İkinci bir metod şudur. Cari açığa bakarsınız. Eğer Türkiye'deki gibi sürdürülebilir olmayan seviyelerde yüksekse bunun çaresi ihracatı artırmak ithalata biraz fren yapmaktır. Bununda en kısa, en basit hatta en doğru yolu kuru artırmaktır. Bu durumda kuru kontrollu bir şekilde artırırsınız, taaa ki cari açık makül bir seviyeye gelinceye kadar. Böylece doğru kuru buluncaya kadar kuru yavaş yavaş artırırsınız. 
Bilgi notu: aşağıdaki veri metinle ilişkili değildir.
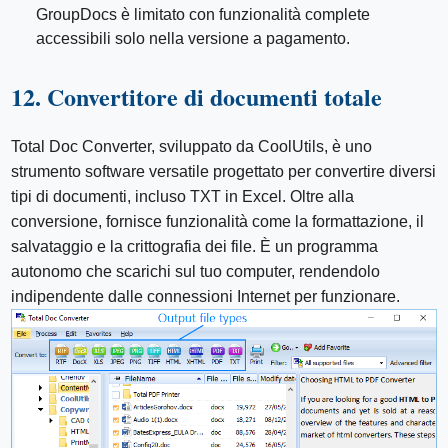
GroupDocs è limitato con funzionalità complete
accessibili solo nella versione a pagamento.
12. Convertitore di documenti totale
Total Doc Converter, sviluppato da CoolUtils, è uno
strumento software versatile progettato per convertire diversi
tipi di documenti, incluso TXT in Excel. Oltre alla
conversione, fornisce funzionalità come la formattazione, il
salvataggio e la crittografia dei file. È un programma
autonomo che scarichi sul tuo computer, rendendolo
indipendente dalle connessioni Internet per funzionare.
Bir başka görüşde şu olabilir. Dünyada bugün 2-3 trilyon dolar kadar likidite fazlası var. Bu nakit dünyada ordan oraya geziyor. Dolardan Euroya, ordan altına, ordan USA bonolarına, ordan gelişmekte olan ülkelerin tahvil ve hisse senetlerine vb. Bu paranın dünyada nemalanacağı fazla bir yer kalmadı. Dolara veya Euroya mevduat olarak yatırılsa getirisi yok denecek kadar az. Halbuki mesela Türkiyeye geldiği zaman getirisi çok yüksek ve bugüne kadar da başına bir kaza gelmedi Türkiye olmaktan veya girip çıkmaktan. Bu paranın %5’i veya daha azı Türkiye’ye gelmeye devam etse, Türkiye deki cari açık daha birkaç sene devam ettirilebilir bir mahiyet kazanır. Eğer öyle ise bırakalım cari açık bu seviyelerde daha bir kaç sene gittiği kadar gitsin. Peki bu hükümetin işine gelir mi? Gelir. Memleketin işine gelir mi? Gelir... çünkü hem enflasyonun düşük seviyelerde devam etmesi sağlanmış olur hem işsizliğin azaltılmasında faydası olur hem de kabızlığa, mayasıla, iştahsızlığa iyi gelir... 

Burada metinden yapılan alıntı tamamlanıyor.